Mocha Ice box cake with espresso chocolate chip cookies

OK folks, this cake is just sensational. I can’t stress it enough…..this is just to die for. The mocha cream, marvelous…… the texture….. superb, and the combination of the cream with the cookies…..well just out of this world.

I must confess that while this was my first attempt I have modified the recipe to include less sugar because I found it a bit to sweet this time around.

For the cookie layers, I used my own cookie recipe, which worked perfectly, although if you are going to use any other cookies make sure that they don’t contained to many chocolate chips. My cookies had the big chocolate chips that were hard to cut through while cutting the cake into wedges. Just a suggestion :-)

I think there is nothing else that can be done to the recipe to make this cake better although I think using chocolate cake layers with a little bit of Kahlua liquor instead of cookies may also work very well. I really think I wil try that next time.
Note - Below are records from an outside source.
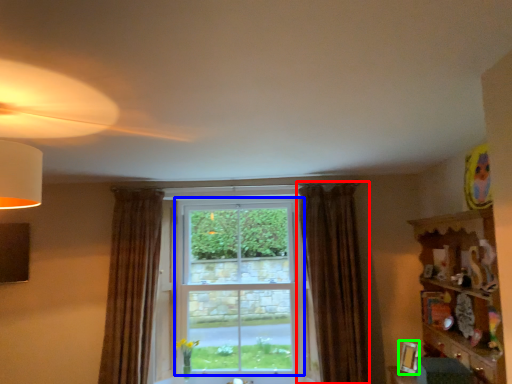 Question: Which is farther away from curtain (highlighted by a red box)? window (highlighted by a blue box) or picture frame (highlighted by a green box)?

Choices:
 (A) window
 (B) picture frame

Answer: (A) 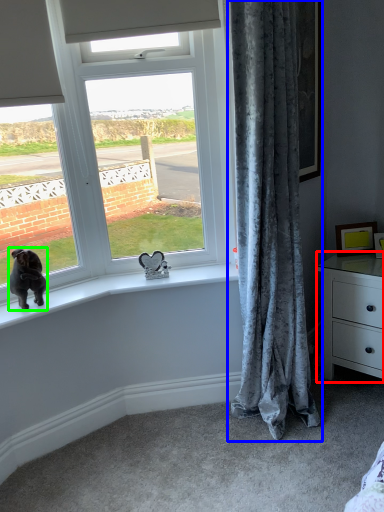 Question: Which object is the closest to the chest of drawers (highlighted by a red box)? Choose among these: curtain (highlighted by a blue box) or dog (highlighted by a green box).

Choices:
 (A) curtain
 (B) dog

Answer: (A)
This is just simple, sweet, and superb although not a cake that I would have every day. In moderation everything is OK right? Just don’t go wild eating this……hard to do though!!

Enjoy!!

Layer the cake pan with the cookies and break cookies to fill in the gaps. I suggest using cookies with small chocolate chips for easier cutting of the cake. The right picture depicts the mocha mouse, which by the way, is sensational.

Here is the cake right before placing in the fridge. You just need to cover it with plastic wrap first :-)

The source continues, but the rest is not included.